Watoga Trail Report

Fanciful poster of Boyton’s attack by spiny dogfish in the Straits of Messina.  Image source: Pinterest
Paul Boyton and his Improved Life-Preserving Dress. Image source: Pinterest

Ken Springer
Watoga Park Foundation

The World’s Greatest Forgotten Adventurer

It is said that we die twice. Once, when we physically die, and we experience our final death when our name is no longer spoken.

You have probably never heard of Paul Boyton. In a recent small-sample survey, not one respondent knew who he was.

I first became aware of his incredible feats nearly two decades ago from a short article in an airline magazine. My first thought after reading the piece was, “How is it that I have never heard of him?”

The one-page article focused solely upon a period in Boyton’s life in the late 1800s when he floated down rivers throughout the world in a waterproof rubber suit. As incredible as that feat is, it is just a tiny portion of his résumé that includes everything from a successful stint with the Barnum Circus to creating the first amusement park.

Boyton’s list of accomplishments catapulted him to world fame a century ago. He was the consummate showman and daredevil much in the genre of Buffalo Bill and Annie Oakley, and like them, not averse to rigorously promoting himself.

But when you weigh the scope and breadth of Boyton’s accomplishments, his shameless self-promotion does not detract from his stature among the world’s greatest adventurers.

His stunts would be unbelievable if not for the documentation his fame assured. Many of the rivers he floated in his rubber dress were wild and uncharted.

In 1882, Boyton floated the combined 3,580 miles of the Yellowstone and Missouri Rivers from Glendive, Montana, to St. Louis, Missouri. At every fort he passed, soldiers and Indians alike would line the riverbank to greet him. Boyton encountered many hazards on this, his longest and most dangerous river descent.

The Missouri River was still wild with hostile tribes, evidenced by those taking potshots at him along the way. The river’s currents were treacherous and undercut banks threatened to bury the voyager at any moment. Not having started his trip until mid-September, the water was getting progressively colder each day.

Many of his numerous river descents throughout the world offered the frequent potential for death. Yet, somehow this brave soul always arrived at his journey’s end unscathed. That fact is amazing, considering he ran every major river in Europe and America despite their many hazards.

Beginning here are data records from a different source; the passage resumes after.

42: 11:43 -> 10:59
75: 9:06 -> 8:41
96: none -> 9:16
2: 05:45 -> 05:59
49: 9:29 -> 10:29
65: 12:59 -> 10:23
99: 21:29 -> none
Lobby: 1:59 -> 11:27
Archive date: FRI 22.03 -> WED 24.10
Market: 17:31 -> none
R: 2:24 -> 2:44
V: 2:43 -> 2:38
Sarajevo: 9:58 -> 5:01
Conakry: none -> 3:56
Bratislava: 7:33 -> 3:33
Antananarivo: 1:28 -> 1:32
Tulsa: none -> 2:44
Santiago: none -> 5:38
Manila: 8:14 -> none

A discussion of his floating suit is called for at this point, as I am sure you are trying to imagine how such a contraption works.

The rubber dress, as it was then called, was a prototype of the modern survival suit (Gumby Suit) found on many fishing boats operating in northern waters. Survival time in these cold waters without an immersion suit is less than 30 minutes.

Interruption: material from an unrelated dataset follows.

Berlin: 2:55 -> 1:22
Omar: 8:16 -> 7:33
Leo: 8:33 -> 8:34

Bolton’s suit was invented by C.S. Merriman in 1872 and patented as an “improved life-preserving dress.” It was a forerunner of the modern wetsuit. The suit, made of vulcanized rubber, consisted of a top and bottom piece. The two parts were joined at the waist and made waterproof by a metal band that could be tightened.

Flotation provided by a series of air bladders could be inflated orally through a tube. An air sack behind the head provided the wearer with comfortable head support, an important feature when you consider that Boyton often floated 36 hours straight without going ashore.

Air bladders along the sides and legs maintained the wearer in a comfortable position even in rough water. The only parts of the body exposed to the elements were the eyes, nose, and mouth.

It was a fortunate thing that his mouth was exposed because Boyton carried a bugle at the ready. Many were the times that he would observe both whites and Indians in the act of raising a gun with the intention of shooting at him. The bugle served to alert the would-be murderers and scare off the occasional curious grizzly bear venturing too close.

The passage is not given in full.